** Exercise **
Of all the entries below, retype only the lines from the one with "exhausted from lack" through the one with "London SW1P 1QN", exactly as they appear.

** Records for this exercise **
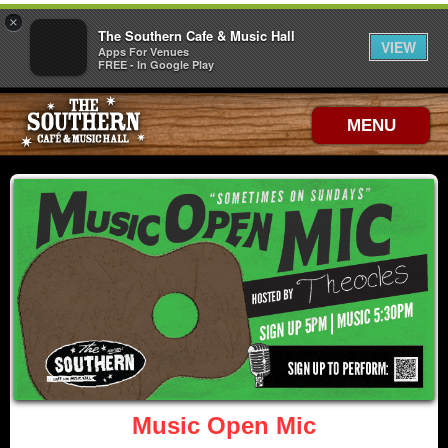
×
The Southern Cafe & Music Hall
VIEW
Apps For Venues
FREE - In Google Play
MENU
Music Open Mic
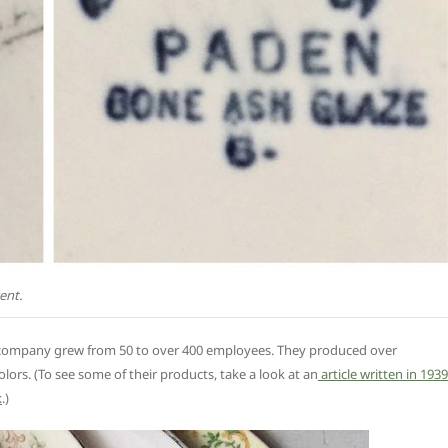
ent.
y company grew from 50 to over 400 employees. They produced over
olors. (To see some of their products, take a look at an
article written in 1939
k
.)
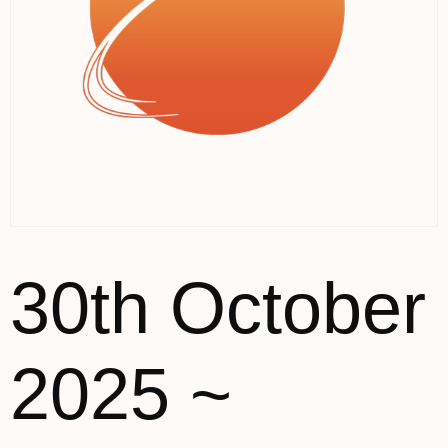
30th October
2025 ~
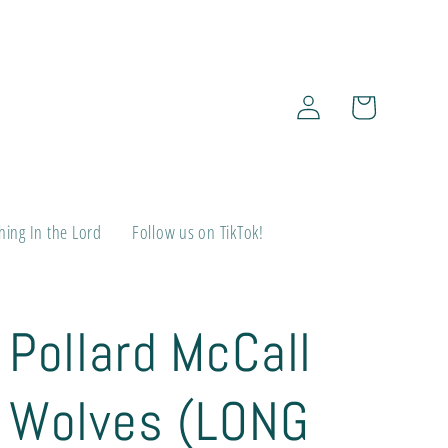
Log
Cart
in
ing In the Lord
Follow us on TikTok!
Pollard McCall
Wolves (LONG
==
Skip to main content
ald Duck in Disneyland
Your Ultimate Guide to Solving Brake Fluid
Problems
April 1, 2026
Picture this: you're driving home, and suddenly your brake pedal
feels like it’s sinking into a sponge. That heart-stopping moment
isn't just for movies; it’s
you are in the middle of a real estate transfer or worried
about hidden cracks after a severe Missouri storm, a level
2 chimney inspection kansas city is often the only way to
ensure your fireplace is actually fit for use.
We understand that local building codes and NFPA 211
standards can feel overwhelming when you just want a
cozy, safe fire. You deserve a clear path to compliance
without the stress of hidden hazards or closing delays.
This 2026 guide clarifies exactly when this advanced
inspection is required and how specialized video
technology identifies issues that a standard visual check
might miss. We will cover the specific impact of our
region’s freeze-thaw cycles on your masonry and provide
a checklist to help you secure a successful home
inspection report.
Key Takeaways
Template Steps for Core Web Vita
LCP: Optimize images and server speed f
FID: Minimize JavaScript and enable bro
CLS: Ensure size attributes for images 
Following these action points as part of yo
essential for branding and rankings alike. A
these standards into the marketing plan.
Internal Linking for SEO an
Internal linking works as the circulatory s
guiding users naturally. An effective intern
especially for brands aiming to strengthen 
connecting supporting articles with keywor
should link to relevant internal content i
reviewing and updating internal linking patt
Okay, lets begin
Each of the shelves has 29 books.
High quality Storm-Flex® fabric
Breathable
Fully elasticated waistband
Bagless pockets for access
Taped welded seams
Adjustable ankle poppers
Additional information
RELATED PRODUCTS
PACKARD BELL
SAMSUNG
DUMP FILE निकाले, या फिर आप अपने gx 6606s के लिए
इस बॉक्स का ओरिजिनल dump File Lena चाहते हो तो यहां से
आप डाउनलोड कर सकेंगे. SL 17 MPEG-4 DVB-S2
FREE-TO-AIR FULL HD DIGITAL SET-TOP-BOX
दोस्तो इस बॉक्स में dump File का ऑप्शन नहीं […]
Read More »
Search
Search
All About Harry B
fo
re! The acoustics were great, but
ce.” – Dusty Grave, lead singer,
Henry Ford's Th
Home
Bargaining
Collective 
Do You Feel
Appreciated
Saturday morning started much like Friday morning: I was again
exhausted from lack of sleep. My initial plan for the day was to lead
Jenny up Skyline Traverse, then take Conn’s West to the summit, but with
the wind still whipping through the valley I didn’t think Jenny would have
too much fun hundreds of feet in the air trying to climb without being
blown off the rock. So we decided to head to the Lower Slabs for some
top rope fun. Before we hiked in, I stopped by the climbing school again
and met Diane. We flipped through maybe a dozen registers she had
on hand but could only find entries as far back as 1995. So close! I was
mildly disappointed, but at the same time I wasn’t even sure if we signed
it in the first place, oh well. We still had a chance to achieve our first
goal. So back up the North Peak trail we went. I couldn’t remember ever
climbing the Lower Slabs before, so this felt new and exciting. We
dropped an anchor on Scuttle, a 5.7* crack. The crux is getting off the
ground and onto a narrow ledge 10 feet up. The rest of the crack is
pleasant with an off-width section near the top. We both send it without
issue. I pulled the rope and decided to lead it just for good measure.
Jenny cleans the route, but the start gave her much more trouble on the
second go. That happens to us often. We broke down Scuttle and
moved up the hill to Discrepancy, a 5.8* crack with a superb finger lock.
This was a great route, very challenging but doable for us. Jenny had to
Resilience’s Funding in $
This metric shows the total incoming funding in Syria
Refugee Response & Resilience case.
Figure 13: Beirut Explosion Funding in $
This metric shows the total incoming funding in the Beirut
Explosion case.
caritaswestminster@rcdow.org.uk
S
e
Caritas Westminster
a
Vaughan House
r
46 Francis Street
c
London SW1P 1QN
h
--
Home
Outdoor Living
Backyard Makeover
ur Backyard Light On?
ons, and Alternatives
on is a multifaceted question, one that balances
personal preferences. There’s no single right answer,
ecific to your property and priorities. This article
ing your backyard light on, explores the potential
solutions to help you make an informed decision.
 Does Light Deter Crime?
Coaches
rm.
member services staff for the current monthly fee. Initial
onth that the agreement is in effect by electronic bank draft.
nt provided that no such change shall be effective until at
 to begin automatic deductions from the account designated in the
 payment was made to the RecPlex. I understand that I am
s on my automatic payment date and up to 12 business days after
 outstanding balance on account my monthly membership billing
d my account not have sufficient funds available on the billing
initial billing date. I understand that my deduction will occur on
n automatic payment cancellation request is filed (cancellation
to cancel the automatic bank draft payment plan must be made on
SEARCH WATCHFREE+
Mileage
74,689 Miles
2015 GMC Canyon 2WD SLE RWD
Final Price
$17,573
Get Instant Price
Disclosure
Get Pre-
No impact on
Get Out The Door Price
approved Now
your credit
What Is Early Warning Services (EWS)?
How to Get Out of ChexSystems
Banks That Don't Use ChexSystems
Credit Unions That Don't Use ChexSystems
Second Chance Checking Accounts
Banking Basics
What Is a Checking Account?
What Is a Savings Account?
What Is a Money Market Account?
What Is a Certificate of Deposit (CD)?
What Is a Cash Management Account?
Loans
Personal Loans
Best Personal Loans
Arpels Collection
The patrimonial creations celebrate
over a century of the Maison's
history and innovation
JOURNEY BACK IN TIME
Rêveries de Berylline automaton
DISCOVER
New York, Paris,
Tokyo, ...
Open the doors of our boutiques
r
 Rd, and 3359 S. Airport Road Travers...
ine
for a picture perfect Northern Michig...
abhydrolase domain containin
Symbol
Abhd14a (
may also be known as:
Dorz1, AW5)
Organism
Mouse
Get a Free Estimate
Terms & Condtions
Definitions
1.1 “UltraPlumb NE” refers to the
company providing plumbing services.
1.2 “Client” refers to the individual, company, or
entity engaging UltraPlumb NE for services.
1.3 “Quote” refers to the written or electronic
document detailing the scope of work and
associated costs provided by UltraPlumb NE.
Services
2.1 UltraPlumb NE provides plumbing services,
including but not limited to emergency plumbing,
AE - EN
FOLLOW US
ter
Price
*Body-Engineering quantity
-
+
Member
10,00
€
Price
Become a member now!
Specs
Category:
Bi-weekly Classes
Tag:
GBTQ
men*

** Your response **
exhausted from lack of sleep. My initial plan for the day was to lead
Jenny up Skyline Traverse, then take Conn’s West to the summit, but with
the wind still whipping through the valley I didn’t think Jenny would have
too much fun hundreds of feet in the air trying to climb without being
blown off the rock. So we decided to head to the Lower Slabs for some
top rope fun. Before we hiked in, I stopped by the climbing school again
and met Diane. We flipped through maybe a dozen registers she had
on hand but could only find entries as far back as 1995. So close! I was
mildly disappointed, but at the same time I wasn’t even sure if we signed
it in the first place, oh well. We still had a chance to achieve our first
goal. So back up the North Peak trail we went. I couldn’t remember ever
climbing the Lower Slabs before, so this felt new and exciting. We
dropped an anchor on Scuttle, a 5.7* crack. The crux is getting off the
ground and onto a narrow ledge 10 feet up. The rest of the crack is
pleasant with an off-width section near the top. We both send it without
issue. I pulled the rope and decided to lead it just for good measure.
Jenny cleans the route, but the start gave her much more trouble on the
second go. That happens to us often. We broke down Scuttle and
moved up the hill to Discrepancy, a 5.8* crack with a superb finger lock.
This was a great route, very challenging but doable for us. Jenny had to
Resilience’s Funding in $
This metric shows the total incoming funding in Syria
Refugee Response & Resilience case.
Figure 13: Beirut Explosion Funding in $
This metric shows the total incoming funding in the Beirut
Explosion case.
caritaswestminster@rcdow.org.uk
S
e
Caritas Westminster
a
Vaughan House
r
46 Francis Street
c
London SW1P 1QN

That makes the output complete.